Electrical Load Forecasting over Multihop Smart Metering Networks with Federated Learning
This work addresses data privacy and efficiency issues in smart grid load forecasting for power management, but it is incremental as it builds on existing federated learning approaches.
The paper tackles the problem of electric load forecasting in smart grids by proposing a personalized federated learning method with meta-learning to address data heterogeneity and latency optimization, achieving better forecasting and reduced latency costs in simulations on real-world datasets.
Electric load forecasting is essential for power management and stability in smart grids. This is mainly achieved via advanced metering infrastructure, where smart meters (SMs) record household energy data. Traditional machine learning (ML) methods are often employed for load forecasting, but require data sharing, which raises data privacy concerns. Federated learning (FL) can address this issue by running distributed ML models at local SMs without data exchange. However, current FL-based approaches struggle to achieve efficient load forecasting due to imbalanced data distribution across heterogeneous SMs.
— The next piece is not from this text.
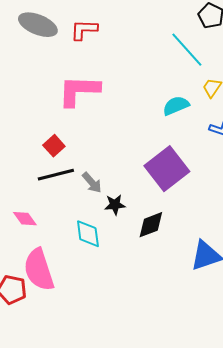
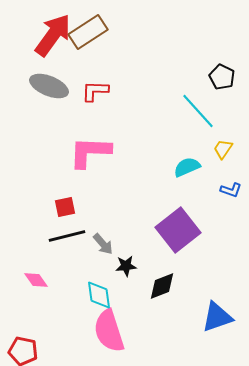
red square: (54, 146) -> (65, 207), turned 30
pink semicircle: (39, 270) -> (109, 331), moved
This paper presents a novel personalized federated learning (PFL) method for high-quality load forecasting in metering networks. A meta-learning-based strategy is developed to address data heterogeneity at local SMs in the collaborative training of local load forecasting models. Moreover, to minimize the load forecasting delays in our PFL model, we study a new latency optimization problem based on optimal resource allocation at SMs. A theoretical convergence analysis is also conducted to provide insights into FL design for federated load forecasting. Extensive simulations from real-world datasets show that our method outperforms existing approaches regarding better load forecasting and reduced operational latency costs.